- [What the task requires] Once the pictures are removed, reproduce what is left of the data below exactly.

─── Data records ───

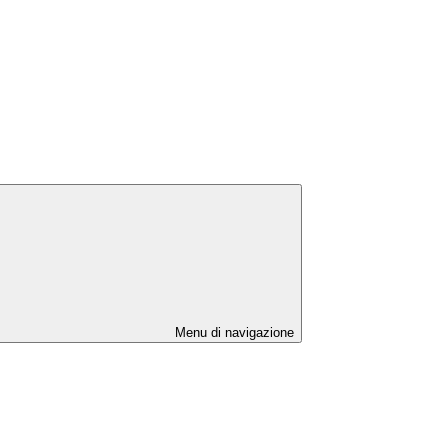
Menu di navigazione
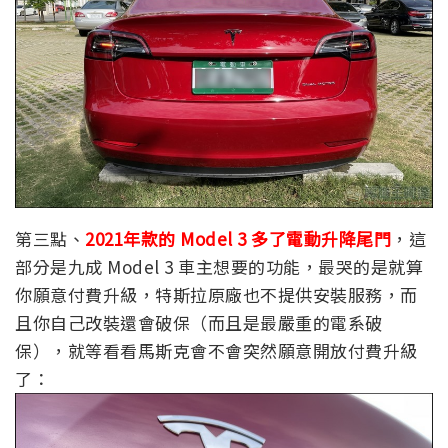
第三點、
2021年款的 Model 3 多了電動升降尾門
，這
部分是九成 Model 3 車主想要的功能，最哭的是就算
你願意付費升級，特斯拉原廠也不提供安裝服務，而
且你自己改裝還會破保（而且是最嚴重的電系破
保），就等看看馬斯克會不會突然願意開放付費升級
了：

───

- [Solution to this task]
Menu di navigazione
第三點、
2021年款的 Model 3 多了電動升降尾門
，這
部分是九成 Model 3 車主想要的功能，最哭的是就算
你願意付費升級，特斯拉原廠也不提供安裝服務，而
且你自己改裝還會破保（而且是最嚴重的電系破
保），就等看看馬斯克會不會突然願意開放付費升級
了：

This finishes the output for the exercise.